Op 12 oktober 2005 publiceerde de Europese Commissie de richtlijn 2005/71 waarin een reeks van maatregelen worden genomen betreffende de voorwaarden voor de toegang tot het grondgebied voor onderzoekers uit derde landen die in Europa onderzoekswerkzaamheden komen verrichten. De wetgever stelde er prijs op de problemen in verband met visa, verblijfstitels en werkvergunningen voor onderzoekers uit derde landen (landen buiten de EU en aanverwante) te vereenvoudigen en te versnellen, zowel voor die laatsten als voor hun gastinstelling.
Die richtlijn, genaamd “wetenschappelijk visum” wordt nu volledig omgezet in Belgisch recht en omvat verschillende hoofdstukken:
Een erkende instelling kan gastovereenkomsten ondertekenen die vallen onder die vereenvoudigde procedure. De erkenning is 5 jaar geldig en wordt verleend door het Federaal Wetenschapsbeleid.

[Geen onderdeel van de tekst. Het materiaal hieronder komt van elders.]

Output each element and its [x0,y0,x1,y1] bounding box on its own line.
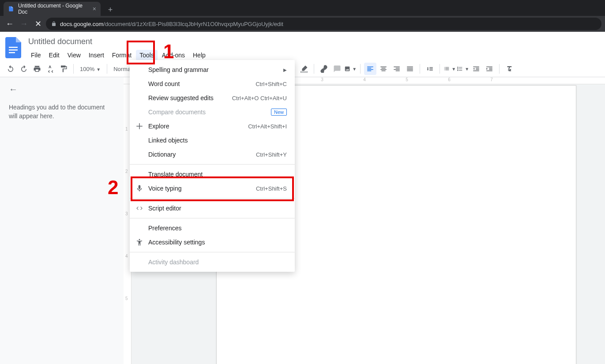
numbered-list-button[interactable]: ▼ [443,63,456,75]
svg-point-6 [457,70,458,71]
address-bar-row: ← → ✕ docs.google.com/document/d/1zXrEB-… [0,16,605,32]
content-area: ← Headings you add to the document will … [0,77,605,364]
menu-translate-document[interactable]: Translate document [130,167,295,181]
tools-dropdown: Spelling and grammar ▶ Word count Ctrl+S… [130,60,295,272]
chevron-down-icon: ▼ [451,67,456,71]
clear-formatting-button[interactable] [503,63,515,75]
zoom-value: 100% [80,66,94,72]
menu-shortcut: Ctrl+Shift+C [256,81,287,87]
code-icon [134,204,145,212]
close-tab-icon[interactable]: × [93,5,96,12]
menu-spelling-grammar[interactable]: Spelling and grammar ▶ [130,63,295,77]
menu-format[interactable]: Format [109,50,135,60]
vruler-tick: 5 [125,296,128,301]
chevron-down-icon: ▼ [465,67,469,71]
menu-insert[interactable]: Insert [85,50,108,60]
line-spacing-button[interactable] [424,63,436,75]
toolbar-separator [360,64,361,74]
menu-dictionary[interactable]: Dictionary Ctrl+Shift+Y [130,147,295,161]
menu-help[interactable]: Help [189,50,209,60]
zoom-select[interactable]: 100%▼ [77,66,103,72]
menu-edit[interactable]: Edit [45,50,63,60]
menu-item-label: Dictionary [148,151,176,158]
align-center-button[interactable] [377,63,390,75]
insert-link-button[interactable] [318,63,330,75]
align-right-button[interactable] [391,63,403,75]
menu-item-label: Review suggested edits [148,94,214,101]
menu-compare-documents: Compare documents New [130,105,295,119]
menu-shortcut: Ctrl+Shift+S [256,185,287,192]
vruler-tick: 4 [125,254,128,259]
menu-item-label: Word count [148,80,180,87]
menu-word-count[interactable]: Word count Ctrl+Shift+C [130,77,295,91]
menu-item-label: Compare documents [148,109,206,116]
menu-accessibility-settings[interactable]: Accessibility settings [130,235,295,249]
svg-point-7 [139,239,140,240]
lock-icon [51,21,56,26]
bulleted-list-button[interactable]: ▼ [457,63,469,75]
menu-activity-dashboard: Activity dashboard [130,255,295,269]
menu-explore[interactable]: Explore Ctrl+Alt+Shift+I [130,119,295,133]
paint-format-button[interactable] [57,63,70,75]
docs-logo-icon[interactable] [5,37,23,55]
annotation-number-1: 1 [163,41,174,63]
menu-voice-typing[interactable]: Voice typing Ctrl+Shift+S [130,181,295,195]
menu-separator [130,218,295,218]
align-left-button[interactable] [364,63,376,75]
ruler-tick: 3 [301,77,343,82]
insert-comment-button[interactable] [331,63,343,75]
decrease-indent-button[interactable] [470,63,482,75]
accessibility-icon [134,238,145,246]
menu-shortcut: Ctrl+Shift+Y [256,151,287,158]
menu-item-label: Activity dashboard [148,259,199,266]
mic-icon [134,184,145,192]
increase-indent-button[interactable] [483,63,496,75]
address-bar[interactable]: docs.google.com/document/d/1zXrEB-Pis8B3… [46,18,601,30]
document-title[interactable]: Untitled document [27,35,209,48]
url-path: /document/d/1zXrEB-Pis8B3l3lcqJbHyrN1O0h… [103,21,283,27]
undo-button[interactable] [4,63,17,75]
back-button[interactable]: ← [4,18,16,30]
stop-button[interactable]: ✕ [32,18,44,30]
menu-script-editor[interactable]: Script editor [130,201,295,215]
menu-review-suggested-edits[interactable]: Review suggested edits Ctrl+Alt+O Ctrl+A… [130,91,295,105]
menu-tools[interactable]: Tools [136,50,158,60]
align-justify-button[interactable] [404,63,416,75]
docs-favicon-icon [8,5,15,12]
menu-item-label: Accessibility settings [148,239,205,246]
toolbar-separator [499,64,500,74]
menu-item-label: Linked objects [148,137,188,144]
explore-icon [134,122,145,130]
browser-tab[interactable]: Untitled document - Google Doc × [4,2,101,16]
vruler-tick: 2 [125,169,128,174]
menu-shortcut: Ctrl+Alt+O Ctrl+Alt+U [232,95,287,101]
forward-button[interactable]: → [18,18,30,30]
menu-view[interactable]: View [64,50,84,60]
print-button[interactable] [31,63,43,75]
tab-title: Untitled document - Google Doc [18,3,88,15]
svg-rect-2 [9,52,15,53]
toolbar: 100%▼ Normal ▼ ▼ ▼ [0,60,605,77]
new-tab-button[interactable]: + [104,4,116,16]
toolbar-separator [440,64,440,74]
svg-rect-0 [9,47,18,48]
menu-file[interactable]: File [27,50,45,60]
browser-chrome: Untitled document - Google Doc × + ← → ✕… [0,0,605,32]
menu-preferences[interactable]: Preferences [130,221,295,235]
outline-back-icon[interactable]: ← [9,84,115,94]
highlight-color-button[interactable] [298,63,310,75]
url-host: docs.google.com [60,21,103,27]
spellcheck-button[interactable] [44,63,56,75]
toolbar-separator [107,64,107,74]
menu-linked-objects[interactable]: Linked objects [130,133,295,147]
chevron-down-icon: ▼ [96,67,101,72]
menu-separator [130,198,295,199]
redo-button[interactable] [18,63,30,75]
ruler-tick: 6 [428,77,470,82]
ruler-tick: 7 [470,77,513,82]
chevron-down-icon: ▼ [352,67,357,71]
toolbar-separator [73,64,74,74]
menu-shortcut: Ctrl+Alt+Shift+I [248,123,287,130]
insert-image-button[interactable]: ▼ [344,63,357,75]
svg-point-4 [457,67,458,68]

Op grond van die gastovereenkomst kan de onderzoeker een aanvraag tot machtiging tot een verblijf van meer dan drie maanden indienen bij de Belgische diplomatieke en consulaire post in het land waar hij/zij zijn/haar verblijfplaats heeft of op zijn/haar plaats van oponthoud in het buitenland.
Elke onderzoeksinstelling die met het oog op de uitvoering van een onderzoeksproject een gastovereenkomst wenst af te sluiten met een onderzoeker die geen onderdaan is van een lidstaat van de Europese Unie, moet voorafgaandelijk erkend zijn
De aanvraag tot erkenning moet worden ingediend bij het Federaal Wetenschapsbeleid.